Another difference is that there are only two ways to get the same last numerator and last denominator, but there are an infinite number of ways (times two) to get the same last denominator and next-to-last denominator because changing a₀ doesn't affect denominators.

It's pretty easy to put together a direct proof that there are no other ways to get the same last denominator and next-to-last denominator, but let's take a more illuminating approach. Remember the equation for the approximation quality Q_n from way back in Two Examples?
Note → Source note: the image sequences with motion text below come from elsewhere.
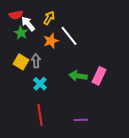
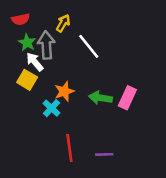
white arrow: (28, 24) -> (35, 62), moved
orange star: (51, 41) -> (64, 91), moved
gray arrow: (36, 61) -> (46, 45), moved, size x1.5
red line: (40, 115) -> (69, 148), moved

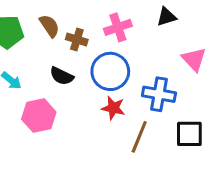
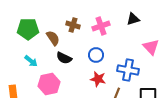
brown semicircle: (49, 26) -> (53, 38), moved
brown cross: (77, 40) -> (73, 25), moved
blue circle: (110, 71) -> (96, 55), size x0.6

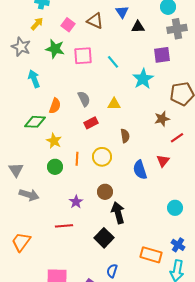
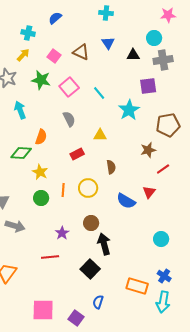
black triangle: (138, 27) -> (133, 55), moved
pink square: (83, 56) -> (69, 87), turned -36
gray semicircle: (84, 99) -> (69, 119), moved
blue semicircle: (140, 170) -> (126, 201), turned -42

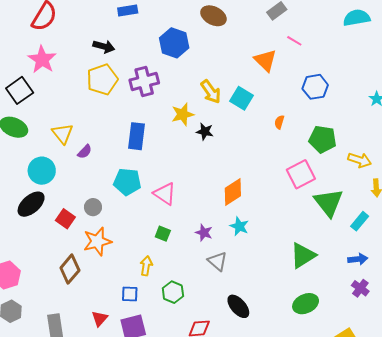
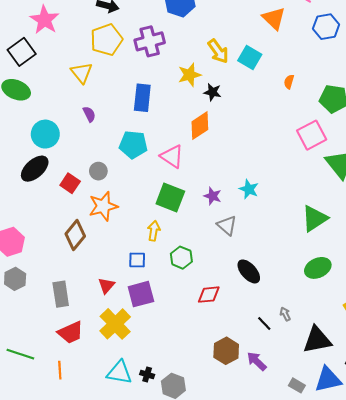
blue hexagon: (315, 87) -> (326, 27), moved
yellow triangle: (63, 134) -> (82, 73), moved
purple semicircle: (85, 152) -> (89, 114), turned -70
orange diamond: (233, 192) -> (200, 126), moved
green square: (163, 234) -> (170, 197), size x1.8

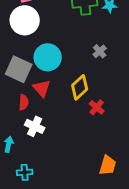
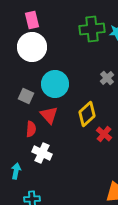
gray square: (19, 69) -> (26, 96), size x0.6

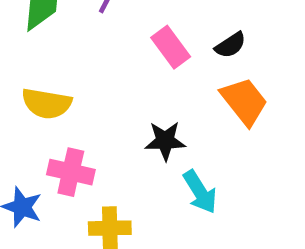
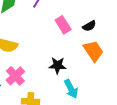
pink cross: (71, 172) -> (15, 76), turned 30

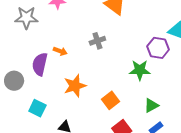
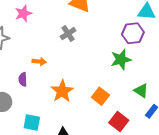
gray cross: (97, 41) -> (68, 34), moved
purple semicircle: (40, 64) -> (23, 79), size x0.6
green triangle: (151, 105) -> (141, 91), turned -42

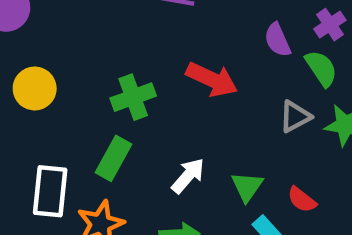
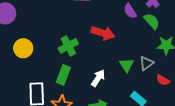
gray triangle: (295, 116) -> (146, 63), moved
green triangle: (247, 187) -> (127, 65), moved
red semicircle: (302, 200) -> (163, 80), moved

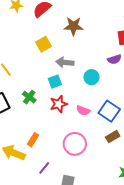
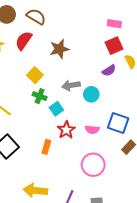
gray arrow: (65, 62) -> (71, 85), moved
green cross: (29, 97) -> (40, 96), moved
orange rectangle: (33, 140) -> (46, 147), moved

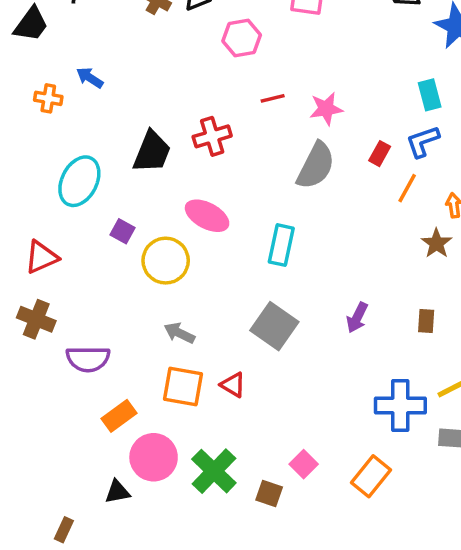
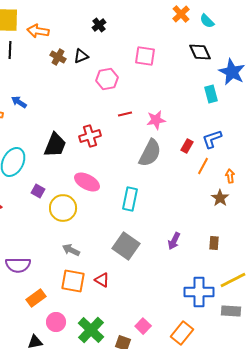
cyan rectangle: (430, 95) -> (211, 94), moved
pink circle: (154, 457) -> (56, 322), size x0.7

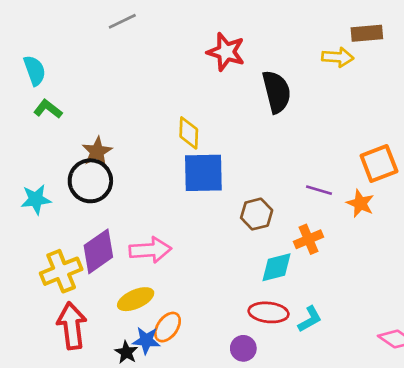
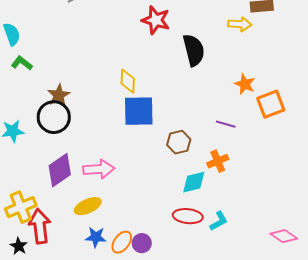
orange star: (360, 203) -> (245, 84), moved
yellow cross: (61, 271) -> (21, 207), moved
orange ellipse: (168, 327) -> (122, 242), moved
purple circle: (243, 348) -> (142, 243), moved
black star: (126, 352) -> (19, 246), moved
Once I knew what I was looking for, though, I was able to find the correct exact equation in [Hua] after all. It was just a few lines of algebra in another proof, not even presented as a result!

Qn	=		[an+1, an+2, an+3, … ]
		+	[0, an, an−1, an−2, … , a3, a2, a1]

Let's look at some of that algebra.

pn	/	qn = [a0,	a1, a2, a3, … , an−2, an−1, an]
qn−1	/	qn = [0,	an, an−1, an−2, … , a3, a2, a1]

If we compute the numerators and denominators for an expansion in the usual way (the first line), then the ratio of the last two denominators is equal to the reversed expansion with 0 added and a₀ removed. That sounds like it ought to be a deep result, but it's essentially just the equation that defines the denominators …

q_n+1 = a_n+1q_n + q_n−1

… divided by q_n.

Now suppose we have two expansions. If the last denominators and the next-to-last denominators are the same, then the ratios are equal, so the reversed expansions are equal as numbers, so either they're equal as lists of coefficients or one is the improper form of the other. Therefore, if we exclude a₀ from the comparisons, then either the original expansions are equal as lists of coefficients or one is the same-denominator form of the other!

The equation for negative numbers from Equivalence is a nice example to keep in mind, by the way.

−[a₀, a₁, a₂, a₃, … ] = [−a₀−1, 1, a₁−1, a₂, a₃, … ]

That brings us to the point of the whole generalization. Now that we know more, the top triangle is obviously a same-denominator triangle, not an improper-proper triangle.